According to FRED, real personal consumption per capita is 4x what it was in 1960, but the skyrocketing income of the top 0.01% has left the rest of us behind, with the bottom quintile eating dirt. There is no possibility of a lower standard of living for them. It's just death or charity.

(editing my post at 5am the next morning)

What keeps me up at night is the problem of intermittency. I see no emissions-free, eco-friendly way to address it. Intermittent power is a problem we didn't have in the '60s, and arguably have never had since the taming of fire.

The big picture of the human predicament has to consider both energy and the environment's ability to absorb waste. GHG emissions have already burdened the atmosphere with more carbon than the PETM spike. We don't know where the tipping points are, some appear to be underway, and the risks to all megafauna are inconceivable. The effects on the oceans are similarly catastrophic.

I don't know of any means of producing heat for housing and cooking that does not directly produce emissions other than batteries and nuclear, and I do not know of any way of producing either without both emissions and mining devastation. Biofuels not only emit, they also require acreage. Burning wood leads to deforestation, the condition that led the Brits to start burning coal in the first place.

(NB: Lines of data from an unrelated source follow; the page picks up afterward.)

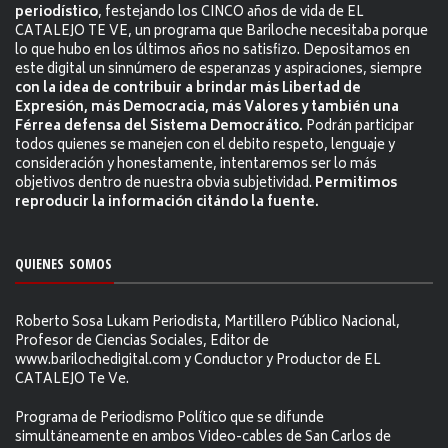
periodístico
, festejando los CINCO años de vida de EL
CATALEJO TE VE, un programa que Bariloche necesitaba porque
lo que hubo en los últimos años no satisfizo. Depositamos en
este digital un sinnúmero de esperanzas y aspiraciones, siempre
con la idea de contribuir a brindar más Libertad de
Expresión, más Democracia, más Valores y también una
Férrea defensa del Sistema Democrático.
Podrán participar
todos quienes se manejen con el debito respeto, lenguaje y
consideración y honestamente, intentaremos ser lo más
objetivos dentro de nuestra obvia subjetividad.
Permitimos
reproducir la información citándo la fuente.
QUIENES SOMOS
Roberto Sosa Lukam Periodista, Martillero Público Nacional,
Profesor de Ciencias Sociales, Editor de
www.barilochedigital.com y Conductor y Productor de EL
CATALEJO Te Ve.
Programa de Periodismo Político que se difunde
simultáneamente en ambos Video-cables de San Carlos de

I'd love to see an episode on Passive House design. That can reduce or eliminate direct emissions and energy use, but I do not know to what extent it embodies energy and emissions, mining, materials transport, or other harm. We can also focus more on warming bodies rather than spaces. Low Tech Magazine has articles about this. Long live Jimmy Carter and his sweaters. Warm up bean bags full of pebbles while cooking and insert them into interior pockets in clothes. Could warming-bulges ever become fashionable?

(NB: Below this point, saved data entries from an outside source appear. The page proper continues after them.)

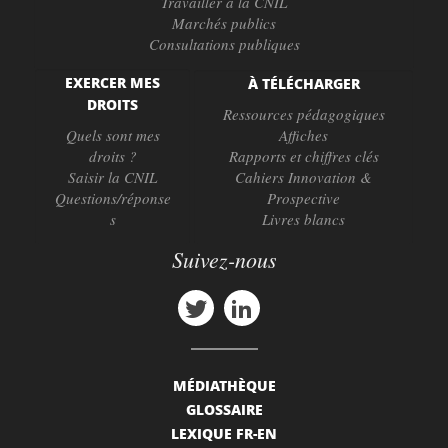
Travailler à la CNIL
Marchés publics
Consultations publiques
EXERCER MES
À TÉLÉCHARGER
DROITS
Ressources pédagogiques
Quels sont mes
Affiches
droits ?
Rapports et chiffres clés
Saisir la CNIL
Cahiers Innovation &
Questions/réponse
Prospective
s
Livres blancs
Suivez-nous
MÉDIATHÈQUE
GLOSSAIRE
LEXIQUE FR-EN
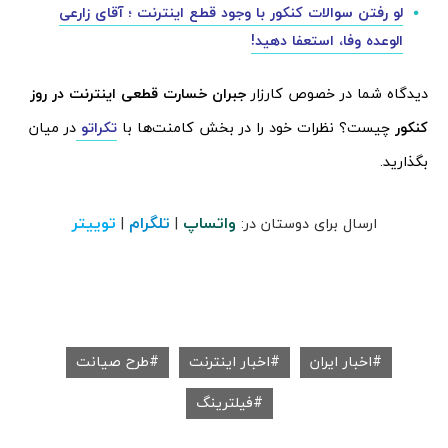
لو رفتن سوالات کنکور با وجود قطع اینترنت ؛ آقای زارعی
الوعده وفا، استعفا دهید!
دیدگاه شما در خصوص کارزار
جبران خسارت قطعی اینترنت در روز
کنکور
چیست؟ نظرات خود را در بخش کامنت‌ها با
تکراتو
در میان
بگذارید.
واتساپ
تلگرام
توییتر
ارسال برای دوستان در:
|
|
اخبار ایران
اخبار اینترنت
طرح صیانت
فیلترینگ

Solar based electricity or even direct solar heating can cook food when the sun shines. How do you feel about being unable to warm up your food or boil water for coffee or tea after dark or before sunrise? What about bathing? If The Future Is Rural (Jason Bradford), and many more of us labor on farms, we will need daylight for outdoor farm labor. Does that mean that some segment of the population, probably women, must return to the kitchen during the day in order to cook the food using solar flows? After a day of farm labor, how is a person supposed to take a bath?

While we are nowhere near these intermittancy scenarios, I am puzzled about what to recommend to my community. I used to be on an energy transition task force for the local government, before it was disbanded due to lack of interest. I may be able to restart it as elected officials turn over. We have a plan to join in an aggregate community solar farm. I pointed out that intermittancy means we have to continue to rely on either natural gas, nuclear, or batteries. Natural gas = GHG emissions. Nuclear is out of our control. Grid-scale batteries not only embody both high energy and mining destruction, but also require far more solar panels to charge them.

My only other idea is smaller private batteries. If a household had a battery-operated bath water heater, for example, household members would quickly learn to take short baths and bathe in used bathwater. I don't know of any such thing being manufactured, or how to make one.

Is anyone else out there grappling with these questions? Internet searches don't yield anything useful.